Menell Zients’ outreach work extends to the US, where she and her husband founded the Urban Alliance Foundation, a non-profit organisation that provides paid internships, adult mentorship, and job training opportunities to economically disadvantaged youth.
She was nominated by President Barack Obama to chair the Commission on White House Fellows in December in 2013, which operates as a federal commission to recommend fellows.
Menell Zients’ parents spearheaded a legacy of public service. A mother of five, Irene Menell was a founding member of the Liberal Party. Following the party’s closure, she joined the Progressive Party, and held numerous elected positions at national, regional, and constituency levels within the party and its successors.
Her community service ranged from establishing the READ Educational Trust to more than 25 years as a manager in Helen Suzman’s Houghton constituency. She held many roles in various upliftment and cultural organisations.

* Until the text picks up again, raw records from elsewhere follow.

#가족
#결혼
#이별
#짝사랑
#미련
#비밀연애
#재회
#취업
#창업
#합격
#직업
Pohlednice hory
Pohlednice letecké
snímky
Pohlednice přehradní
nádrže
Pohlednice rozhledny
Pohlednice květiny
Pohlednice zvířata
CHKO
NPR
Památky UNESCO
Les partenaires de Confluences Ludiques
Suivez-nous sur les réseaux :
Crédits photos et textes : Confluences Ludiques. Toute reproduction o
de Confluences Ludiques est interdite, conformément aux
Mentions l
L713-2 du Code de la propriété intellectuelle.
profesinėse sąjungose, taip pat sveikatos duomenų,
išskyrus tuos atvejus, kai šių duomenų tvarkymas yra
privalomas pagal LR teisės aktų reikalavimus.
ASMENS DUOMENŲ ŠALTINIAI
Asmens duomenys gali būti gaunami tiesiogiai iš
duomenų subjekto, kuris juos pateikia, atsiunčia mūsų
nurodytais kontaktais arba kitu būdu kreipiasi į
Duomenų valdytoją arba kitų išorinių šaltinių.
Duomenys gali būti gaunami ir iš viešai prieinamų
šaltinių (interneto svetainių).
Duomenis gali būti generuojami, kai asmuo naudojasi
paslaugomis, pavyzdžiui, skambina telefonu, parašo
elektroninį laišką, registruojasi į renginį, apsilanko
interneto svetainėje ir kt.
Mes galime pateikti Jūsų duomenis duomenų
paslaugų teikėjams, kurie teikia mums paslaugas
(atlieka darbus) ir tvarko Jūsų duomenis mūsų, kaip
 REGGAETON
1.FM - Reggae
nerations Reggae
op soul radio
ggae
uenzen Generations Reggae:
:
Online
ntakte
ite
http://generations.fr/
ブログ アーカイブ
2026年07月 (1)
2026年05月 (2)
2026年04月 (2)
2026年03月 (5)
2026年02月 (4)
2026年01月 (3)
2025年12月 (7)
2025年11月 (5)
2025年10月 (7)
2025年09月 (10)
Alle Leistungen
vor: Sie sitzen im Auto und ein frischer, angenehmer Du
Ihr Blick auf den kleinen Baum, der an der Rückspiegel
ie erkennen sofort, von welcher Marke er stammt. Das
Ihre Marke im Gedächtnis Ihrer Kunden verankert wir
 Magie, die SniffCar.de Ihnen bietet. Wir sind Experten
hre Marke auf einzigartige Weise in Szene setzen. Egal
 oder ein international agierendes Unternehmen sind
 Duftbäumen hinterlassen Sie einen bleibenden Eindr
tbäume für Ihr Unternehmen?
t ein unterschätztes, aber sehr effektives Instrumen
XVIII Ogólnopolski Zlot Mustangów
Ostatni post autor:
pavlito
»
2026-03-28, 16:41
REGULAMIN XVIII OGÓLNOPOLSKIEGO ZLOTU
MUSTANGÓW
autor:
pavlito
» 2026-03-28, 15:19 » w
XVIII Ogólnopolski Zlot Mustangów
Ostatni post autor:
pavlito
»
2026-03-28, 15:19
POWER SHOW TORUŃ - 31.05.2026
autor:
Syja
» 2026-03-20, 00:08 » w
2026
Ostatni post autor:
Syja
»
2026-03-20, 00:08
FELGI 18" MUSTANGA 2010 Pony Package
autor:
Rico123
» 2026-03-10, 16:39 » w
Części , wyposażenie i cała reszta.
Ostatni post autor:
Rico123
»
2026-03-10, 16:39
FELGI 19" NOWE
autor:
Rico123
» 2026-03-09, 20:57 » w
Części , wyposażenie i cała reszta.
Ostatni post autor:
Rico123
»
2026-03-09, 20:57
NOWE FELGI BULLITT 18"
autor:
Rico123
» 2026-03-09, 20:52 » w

“Irene was on the board of the South African Friends of Beit Issie Shapiro with me when I ran it years ago, and she showed board-governance prowess and a deep sense of compassion,” says Lubner. “The Menell family have an extraordinary legacy of taking responsibility for community programmes and giving of themselves. They have led initiatives that date back to the fight against apartheid through to driving Solidarity Fund relief efforts. Responsible philanthropy is their benchmark.”
The Menells also played a significant role in the production of South Africa’s first all-Black musical, King Kong, which was performed in 1959 and is widely recognised as a key event in African jazz history. It was during this time that they first met Mandela, who loved the show.
The Zients couple met while working together at Bain Consulting. They are parents to four children, live in Washington, D.C., and have a home in Cape Town.
In an interview soon after Mandela passed away in 2013, Zients’ daughter, Sasha, said, “When he [Mandela] got out of prison, he needed a place to hide from the press. His chief of staff, Barbara Masekela, who later became ambassador to the US, suggested that he stay with the Menell family. So, he stayed with us for about two months.
“My interactions with Madiba occurred when I was very young,” she says. “At that time, my grandfather was dying of cancer. My memories and the stories my family tells are of him showing up to my grandfather’s bedside regularly. He was president then, and he came to sit with my grandfather and tell jokes. He would also play with the grandchildren. He was like a grandfather to us.”
Writing on Facebook, Laurie Bley says, “I had the privilege of working with the incomparable Mary Menell Zients for nearly two decades as she was the sponsor and visionary of the Menell Media Exchange [an annual conference for journalists, non-profit organisations, tech developers, and students in South Africa], which so many of us worked to build.
“During this time, we all benefited from the extra insights, perspective, generosity of spirit, and fierce demanding focus on process and execution that Jeff Zients brought to the table,” says Bley. “I’m so heartened to see our leadership tapping in to the strengths of such a principled, diligent, focused, disciplined, innovative, humane, generous, kind, but can-do maker and shaker as Jeff Zients.”